··· EXTRACTED RECORDS
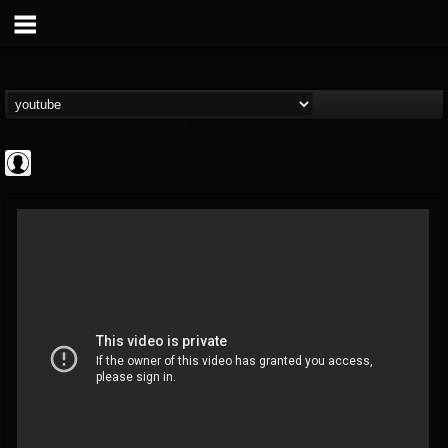
deeppurpleos
@deeppurpleos
FOLLOWERS
FOLLOWING
UPDATES
0
202955
518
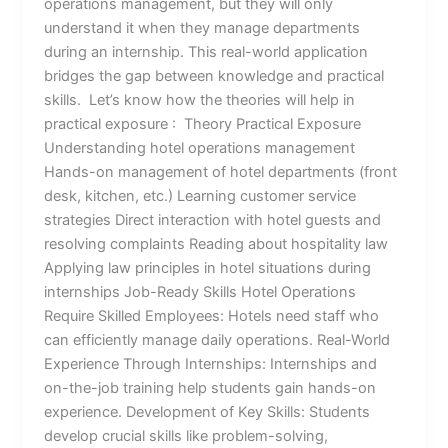
operations management, but they will only
understand it when they manage departments
during an internship. This real-world application
bridges the gap between knowledge and practical
skills. Let’s know how the theories will help in
practical exposure : Theory Practical Exposure
Understanding hotel operations management
Hands-on management of hotel departments (front
desk, kitchen, etc.) Learning customer service
strategies Direct interaction with hotel guests and
resolving complaints Reading about hospitality law
Applying law principles in hotel situations during
internships Job-Ready Skills Hotel Operations
Require Skilled Employees: Hotels need staff who
can efficiently manage daily operations. Real-World
Experience Through Internships: Internships and
on-the-job training help students gain hands-on
experience. Development of Key Skills: Students
develop crucial skills like problem-solving,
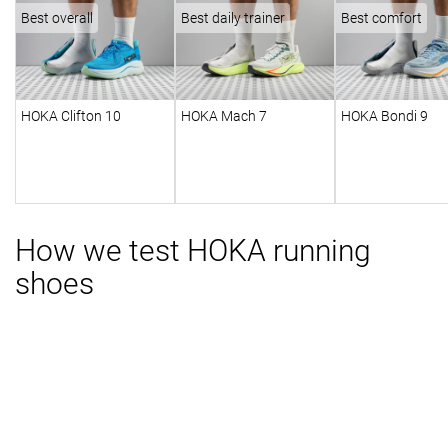
Best overall
Best daily trainer
Best comfort
HOKA Clifton 10
HOKA Mach 7
HOKA Bondi 9
How we test HOKA running
shoes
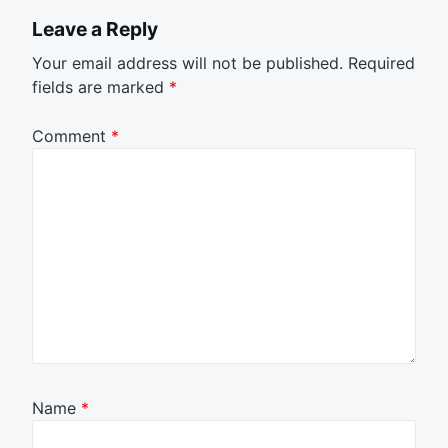
Leave a Reply
Your email address will not be published.
Required
fields are marked
*
Comment
*
Name
*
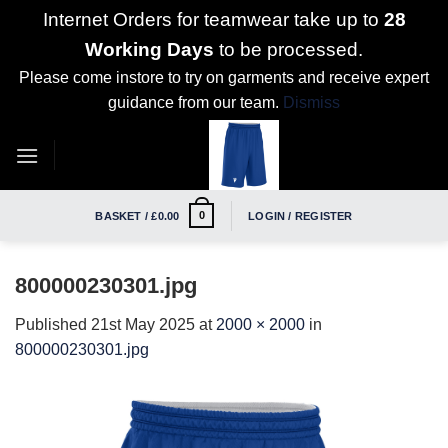
Internet Orders for teamwear take up to
28
Working Days
to be processed.
Please come instore to try on garments and receive expert
guidance from our team.
Dismiss
Skip
to
content
0
BASKET /
£
0.00
LOGIN / REGISTER
800000230301.jpg
Published
21st May 2025
at
2000 × 2000
in
800000230301.jpg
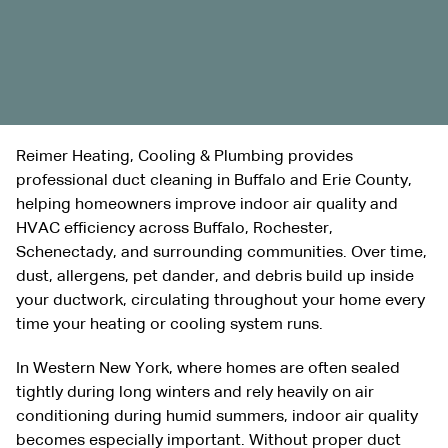
Reimer Heating, Cooling & Plumbing provides
professional duct cleaning in Buffalo and Erie County,
helping homeowners improve indoor air quality and
HVAC efficiency across Buffalo, Rochester,
Schenectady, and surrounding communities. Over time,
dust, allergens, pet dander, and debris build up inside
your ductwork, circulating throughout your home every
time your heating or cooling system runs.
In Western New York, where homes are often sealed
tightly during long winters and rely heavily on air
conditioning during humid summers, indoor air quality
becomes especially important. Without proper duct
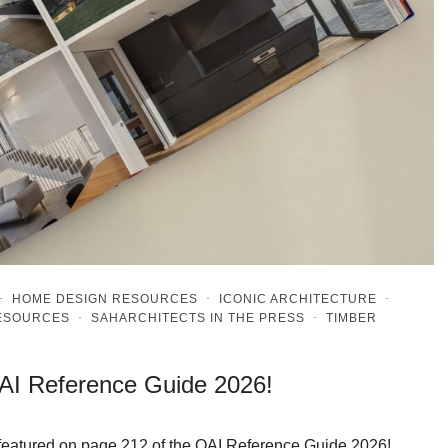
·
HOME DESIGN RESOURCES
·
ICONIC ARCHITECTURE
·
RESOURCES
·
SAHARCHITECTS IN THE PRESS
·
TIMBER
OAI Reference Guide 2026!
n featured on page 212 of the OAI Reference Guide 2026!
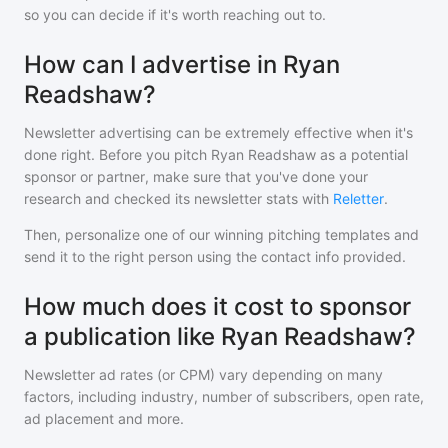
so you can decide if it's worth reaching out to.
How can I advertise in Ryan
Readshaw?
Newsletter advertising can be extremely effective when it's
done right. Before you pitch
Ryan Readshaw
as a potential
sponsor or partner, make sure that you've done your
research and checked its newsletter stats with
Reletter
.
Then, personalize one of our winning pitching templates and
send it to the right person using the contact info provided.
How much does it cost to sponsor
a publication like Ryan Readshaw?
Newsletter ad rates (or CPM) vary depending on many
factors, including industry, number of subscribers, open rate,
ad placement and more.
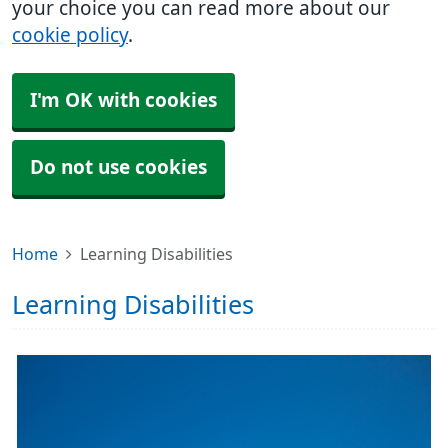
your choice you can read more about our
cookie policy
.
I'm OK with cookies
Do not use cookies
Home
Learning Disabilities
Learning Disabilities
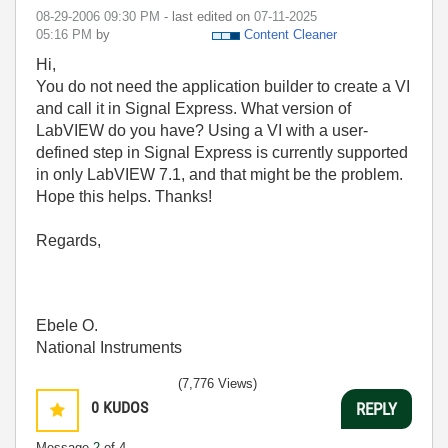
‎08-29-2006
09:30 PM
- last edited on
‎07-11-2025
05:16 PM
by
Content Cleaner
Hi,
You do not need the application builder to create a VI
and call it in Signal Express. What version of
LabVIEW do you have? Using a VI with a user-
defined step in Signal Express is currently supported
in only LabVIEW 7.1, and that might be the problem.
Hope this helps. Thanks!
Regards,
Ebele O.
National Instruments
(7,776 Views)
0
KUDOS
REPLY
Message
2
of 4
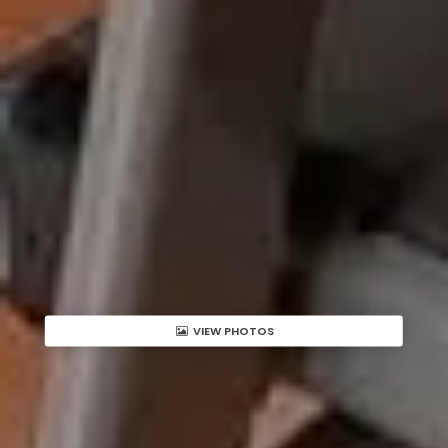
VIEW PHOTOS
······
Which lines in the data above hold the word "Best"? Return each of them.

Best overall
Best daily trainer
Best comfort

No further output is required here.